Across the global risk management community, we are bombarded by new information every day. As risk professionals we have to prioritize how we give our attention to new information. From an RMS perspective, when we release new model insights, we know there is a need to be concise and boil down huge research projects into just the important details. But there is a concern that the top-level results get taken as a uniform value that can be applied across the board, losing vital nuance.
When RMS released its New Zealand Earthquake High-Definition (HD) model in mid-2016, an important message was that the annual average loss (AAL) had increased by 30 percent. The ground-up, all-lines, countrywide AAL increased 30 percent relative to the previous version of the model released in 2007. An increase in loss came as no surprise after the Canterbury Earthquake Sequence of 2010/11 – see our New Zealand earthquake blogs.
The HD model was launched at two industry seminars in Wellington and Auckland and came with online documentation: some 44 pages of Understanding Changes in Results and 114 pages of model methodology, supplementary materials on our RMS OWL client portal and a team of modelers happy to talk about their work.
Faced with this information, one approach is to note that the New Zealand market is very consolidated so industry figures should be useful guides for actual portfolios. Let’s just use the old model and scale it by 30 percent. “She’ll be right”, as they like to say in New Zealand. But with two models being so different, this scaling-up would not make sense. Why are they so different?
Around 98 percent of residential homes in New Zealand have earthquake insurance. This remarkable achievement is due to a unique partnership between the New Zealand government Earthquake Commission (EQC) working together with the insurance industry. From its origins in 1945 as the Earthquake and War Damage Commission – renamed as the EQC in 1993, the Commission is supported by an Act of Parliament which sees the Crown as the insurer of first resort for earthquakes in New Zealand. The EQC provides the first layer of coverage for 1.84 million residential properties across the country, with the private market delivering cover over this initial layer.

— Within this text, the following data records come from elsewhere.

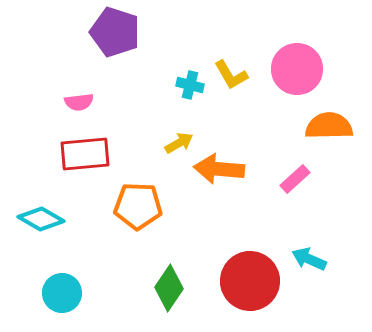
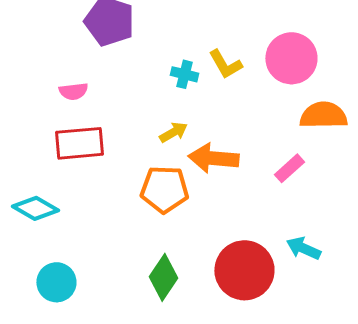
orange pentagon: (138, 206) -> (164, 189), moved

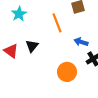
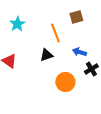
black triangle: (32, 46) -> (46, 55), moved, turned 32

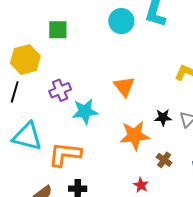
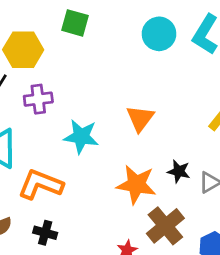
purple cross: (60, 90) -> (38, 99), moved
brown cross: (164, 160) -> (165, 226), size x1.8

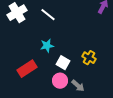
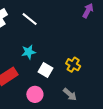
pink circle: (60, 81) -> (35, 94), moved
gray arrow: (78, 86) -> (70, 94), moved

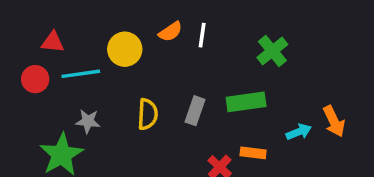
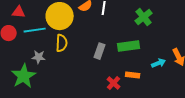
yellow circle: (125, 49) -> (60, 16), size x1.4
yellow semicircle: (148, 114) -> (62, 43), moved

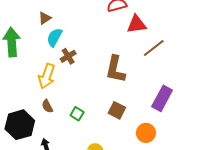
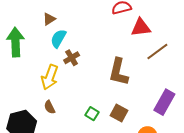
green square: (77, 114) -> (92, 114), moved

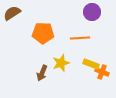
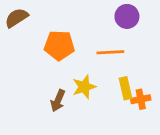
yellow rectangle: (91, 64) -> (126, 88), turned 56
orange cross: (102, 72) -> (141, 99), turned -32

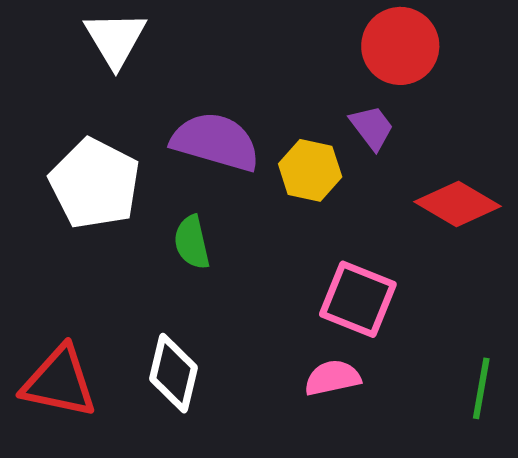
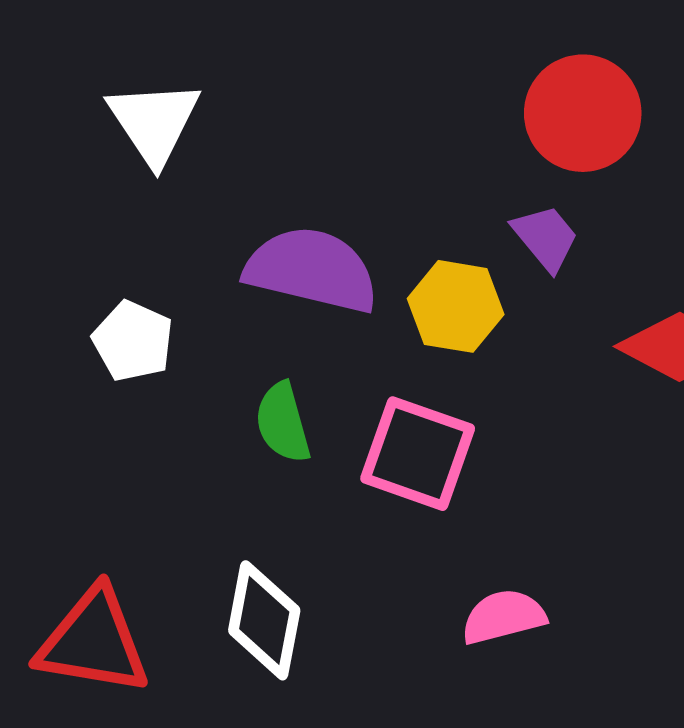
white pentagon: (95, 184) -> (133, 341), size x0.6
pink square: (358, 299) -> (418, 454), moved

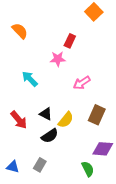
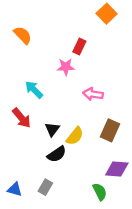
pink arrow: (82, 83) -> (93, 94), turned 42
black triangle: (46, 114) -> (52, 129), turned 40
red arrow: (19, 120) -> (22, 118), moved

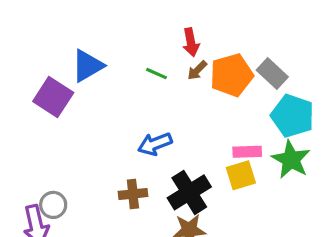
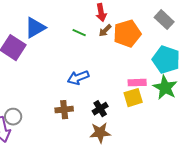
gray rectangle: (272, 74) -> (164, 20), moved
black cross: (189, 192) -> (100, 109), size x0.6

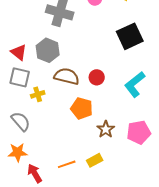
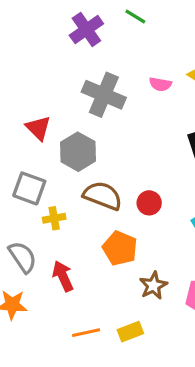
red triangle: (19, 52) -> (38, 128), moved
red arrow: (35, 173) -> (63, 276), moved

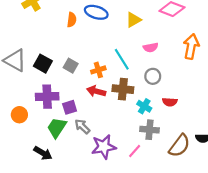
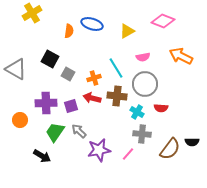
orange arrow: (191, 46) -> (181, 56), turned -75
black square: (43, 64) -> (50, 59), moved
gray circle: (153, 76) -> (145, 84), size x1.6
purple square: (70, 107) -> (71, 106), moved

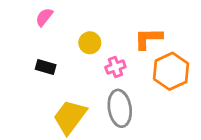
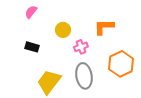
orange hexagon: (171, 71) -> (121, 64), moved

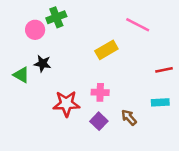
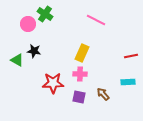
green cross: (56, 17) -> (45, 14), turned -35
pink line: (138, 25) -> (96, 20), moved
yellow rectangle: (106, 50) -> (82, 53), moved, turned -36
purple square: (99, 121) -> (79, 97), turned -32

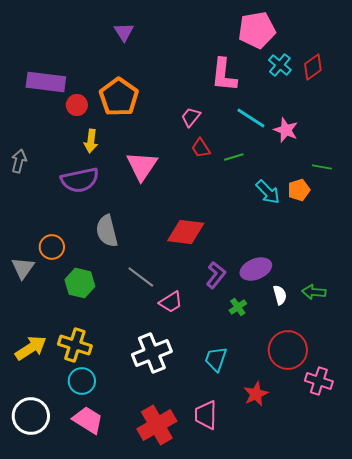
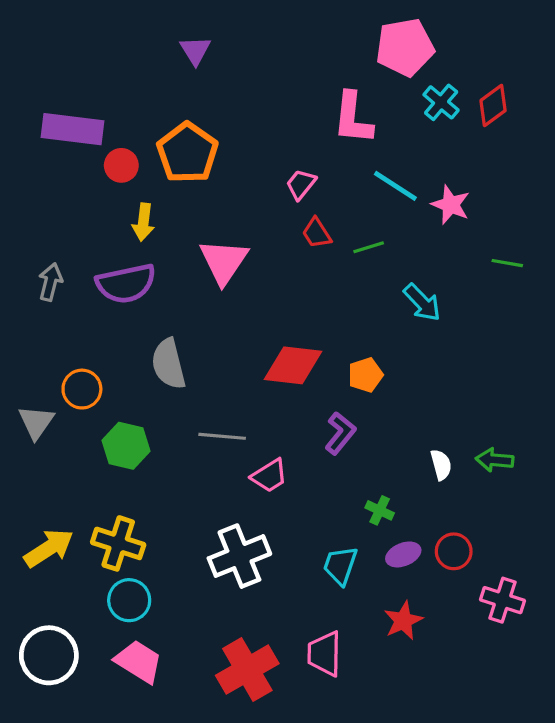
gray arrow: (19, 161) -> (50, 282), moved
orange pentagon: (299, 190) -> (365, 375), moved
purple ellipse: (256, 269) -> (403, 554), moved, size x0.7
gray line: (141, 277) -> (222, 436), turned -32
green cross: (238, 307) -> (380, 510), moved, turned -30
red circle: (288, 350) -> (454, 551), size x0.6

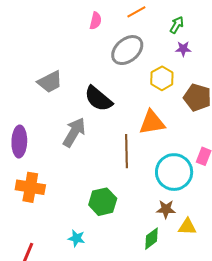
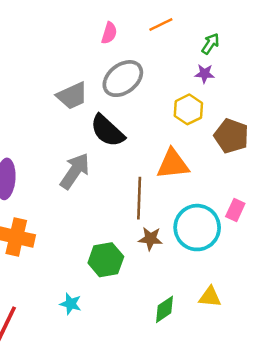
purple star: (183, 49) -> (204, 74), moved
gray ellipse: (127, 50) -> (123, 79), moved
gray trapezoid: (50, 82) -> (72, 96), moved
brown star: (166, 209) -> (150, 239), moved

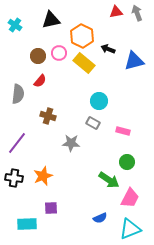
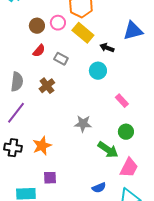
black arrow: (108, 49) -> (107, 48), moved
gray semicircle: (18, 94) -> (17, 82), moved
brown cross: (48, 116) -> (47, 86), turned 35
gray rectangle: (93, 123) -> (61, 59), moved
pink rectangle: (123, 131) -> (122, 101), turned 32
gray star: (71, 143) -> (83, 124), moved

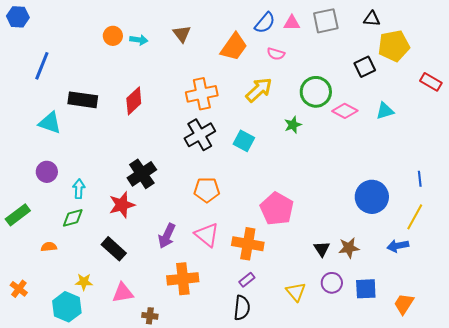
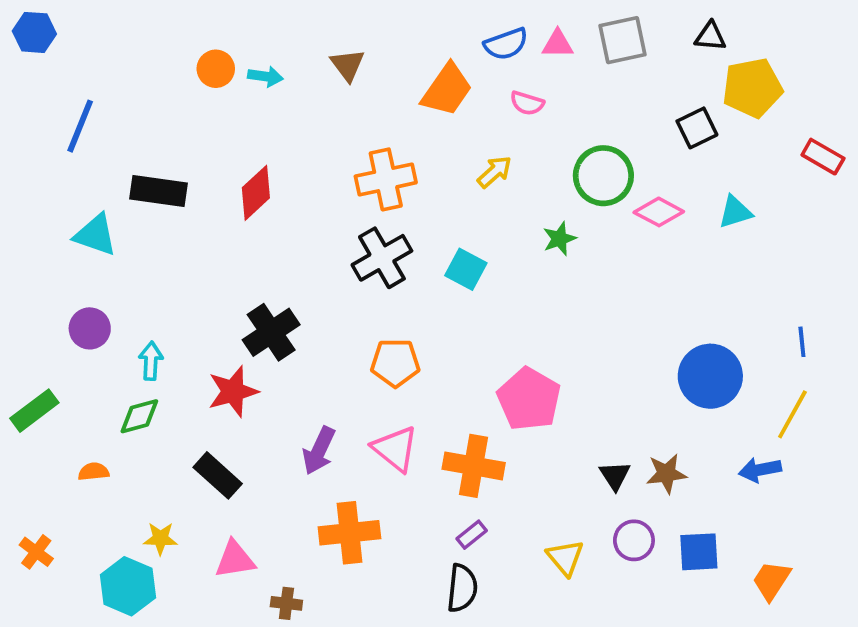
blue semicircle: (265, 23) -> (506, 44), turned 30
yellow arrow: (259, 90) -> (495, 172), size x0.7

The EQC administers the New Zealand Natural Disaster Fund (NDF) which receives monies directly passed on by private insurers, from a flat rate levy imposed on all households who purchase a homeowner insurance policy. The EQC is also responsible for investing the fund and ensuring there is adequate reinsurance cover available.
The NDF has supported the country’s homeowners through a series of damaging events since the start of this decade, providing NZ$100,000 (US$67,332) of buildings and NZ$20,000 (US$13,466) of contents cover for each event. Before the Canterbury earthquakes in 2011-12, the NDF had NZ$6.4 billion (US$4.27 billion). By 2018, including payments for the Kaikoura earthquake in 2016, the NDF had just NZ$287 million (US$195 million) left and was perilously close to the NZ$200 million limit where the government is mandated to top up the fund.
There has always been a balance between cross-subsidy and property-specific, risk-based underwriting and pricing in insurance, particularly for homeowners’ policies. While an actuary can easily quantify differences in fire risk for houses constructed from wood versus concrete based on claims, this becomes much more difficult when the peril concerned is infrequent, such as for earthquake or flood. Clearly risk models help to bridge this gap, but facilitating a move from cross-subsidy to risk-based pricing is more complex than simply using risk analytics. Factors such as regulation, market conditions, distribution channels and insurer IT systems all determine whether individual insurers and markets will move towards greater differentiation of risk. This is not to mention the political dimension of insurance affordability and social equity.